Linear Algebra: solve system; show soln space as vector span

[tegra97]

I'm taking Differential Equations and Linear Algebra (a combination class), but my question has to do with linear algebra. So I think this is the right place for my question. The question states the following:

Solve the system
First line: [1 3 1][x1]=[0]
second line: [0 8 9][x2]=[0]
third line: [0 4 4][x3]=[0]

Show your solution space as the span of some vectors.

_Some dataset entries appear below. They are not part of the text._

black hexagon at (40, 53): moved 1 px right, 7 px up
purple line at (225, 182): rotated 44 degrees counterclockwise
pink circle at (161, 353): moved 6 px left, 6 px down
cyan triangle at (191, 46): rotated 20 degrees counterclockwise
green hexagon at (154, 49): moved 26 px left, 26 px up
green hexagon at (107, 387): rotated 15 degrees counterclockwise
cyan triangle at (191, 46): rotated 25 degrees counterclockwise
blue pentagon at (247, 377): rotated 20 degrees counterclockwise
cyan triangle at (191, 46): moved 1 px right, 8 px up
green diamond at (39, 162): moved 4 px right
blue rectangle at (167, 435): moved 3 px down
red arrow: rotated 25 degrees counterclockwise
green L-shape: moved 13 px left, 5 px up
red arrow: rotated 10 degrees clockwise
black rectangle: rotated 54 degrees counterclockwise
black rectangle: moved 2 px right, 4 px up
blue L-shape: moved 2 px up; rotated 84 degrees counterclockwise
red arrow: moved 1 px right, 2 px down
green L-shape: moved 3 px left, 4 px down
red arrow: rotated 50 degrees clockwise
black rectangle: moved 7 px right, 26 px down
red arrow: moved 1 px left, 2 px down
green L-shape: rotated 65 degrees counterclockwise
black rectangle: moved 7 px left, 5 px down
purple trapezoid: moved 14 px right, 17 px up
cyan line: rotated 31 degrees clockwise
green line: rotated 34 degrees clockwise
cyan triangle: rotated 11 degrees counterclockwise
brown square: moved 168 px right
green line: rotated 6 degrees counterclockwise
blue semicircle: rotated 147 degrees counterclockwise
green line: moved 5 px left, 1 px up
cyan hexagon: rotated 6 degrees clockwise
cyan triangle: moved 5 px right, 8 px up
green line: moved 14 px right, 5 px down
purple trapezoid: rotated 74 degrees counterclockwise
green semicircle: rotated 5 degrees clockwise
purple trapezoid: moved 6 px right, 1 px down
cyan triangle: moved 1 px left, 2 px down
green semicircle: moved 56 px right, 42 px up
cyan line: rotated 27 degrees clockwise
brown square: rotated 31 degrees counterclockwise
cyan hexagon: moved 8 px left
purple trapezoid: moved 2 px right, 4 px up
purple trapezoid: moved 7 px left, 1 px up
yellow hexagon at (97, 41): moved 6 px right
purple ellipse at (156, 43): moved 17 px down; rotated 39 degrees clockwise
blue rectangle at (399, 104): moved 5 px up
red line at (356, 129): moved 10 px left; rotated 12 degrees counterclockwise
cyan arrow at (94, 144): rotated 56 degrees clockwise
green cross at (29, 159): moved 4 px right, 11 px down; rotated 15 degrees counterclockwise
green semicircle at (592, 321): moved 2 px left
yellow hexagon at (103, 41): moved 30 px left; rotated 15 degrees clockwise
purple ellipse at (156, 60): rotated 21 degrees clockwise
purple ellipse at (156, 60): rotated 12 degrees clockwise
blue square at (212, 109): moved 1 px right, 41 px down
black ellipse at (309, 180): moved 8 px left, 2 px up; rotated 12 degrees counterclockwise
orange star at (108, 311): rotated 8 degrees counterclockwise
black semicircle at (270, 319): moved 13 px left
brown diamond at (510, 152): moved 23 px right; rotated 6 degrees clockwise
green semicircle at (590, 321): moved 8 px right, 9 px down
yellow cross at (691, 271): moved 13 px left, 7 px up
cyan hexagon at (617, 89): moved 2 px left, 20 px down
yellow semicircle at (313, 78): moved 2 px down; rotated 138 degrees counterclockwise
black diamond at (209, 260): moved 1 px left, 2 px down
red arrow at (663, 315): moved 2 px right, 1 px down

(Sorry; I don't know the correct way to write matrices.)

I got it in reduced form:

First line: [1 3 1]
Second line: [0 8 9]
Third line: [0 0 1]

Wouldn't it be linearly independent, because x3 = x2 = x1 = 0? Wouldn't that be the answer? Can anyone help? Thanks!!!

 

[Guest]

To solve that system you should set up a matrix.


1 0 0 | 0

3 8 4 | 0

1 9 4 | 0

Then reduce the matrix to RREF (reduced row echelon form) If you can do that, you'll either have your answer or there will be no solution.

Does that help?

 

[tegra97]

the problem is set up like this
1 3 1 l 0
0 8 9 l 0
0 4 4 l 0
I reduced it to
1 3 1 l
0 8 9 l
0 0 1 l
wouldn't that be linearly independent? my prof said it doesn't have to be in reduced echelon form you can just reduce it if you want.